◆ Exercise description ◆
Could you write out every record below exactly, leaving the pictures out?

--------

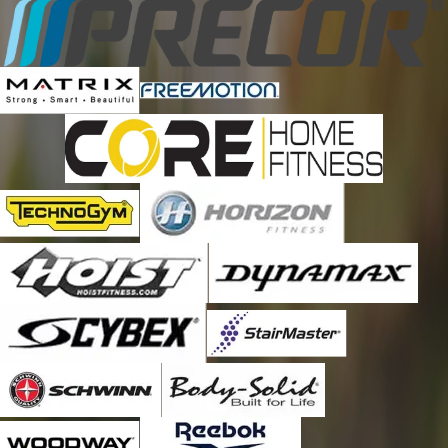
Brookneal
Buchanan
Buena Vista
Callaway
Catawba
Chatham
Check
Christiansburg
Clifford
Clifton Forge
Cloverdale
Coleman Falls
Collinsville
Concord
Copper Hill
Covington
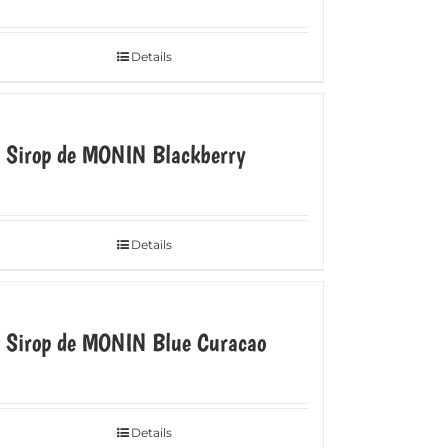
Details
e Sirop de MONIN Blackberry
Details
e Sirop de MONIN Blue Curacao
Details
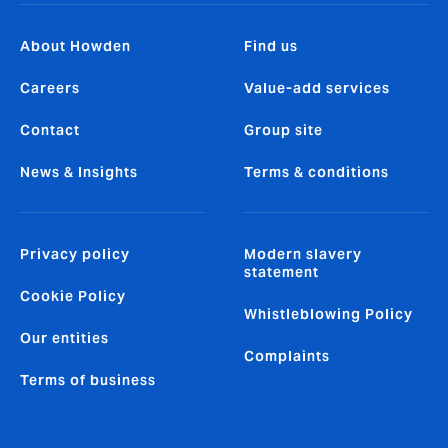
About Howden
Find us
Careers
Value-add services
Contact
Group site
News & Insights
Terms & conditions
Privacy policy
Modern slavery
statement
Cookie Policy
Whistleblowing Policy
Our entities
Complaints
Terms of business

--------

◆ Worked solution ◆
Brookneal
Buchanan
Buena Vista
Callaway
Catawba
Chatham
Check
Christiansburg
Clifford
Clifton Forge
Cloverdale
Coleman Falls
Collinsville
Concord
Copper Hill
Covington
Details
e Sirop de MONIN Blackberry
Details
e Sirop de MONIN Blue Curacao
Details
About Howden
Find us
Careers
Value-add services
Contact
Group site
News & Insights
Terms & conditions
Privacy policy
Modern slavery
statement
Cookie Policy
Whistleblowing Policy
Our entities
Complaints
Terms of business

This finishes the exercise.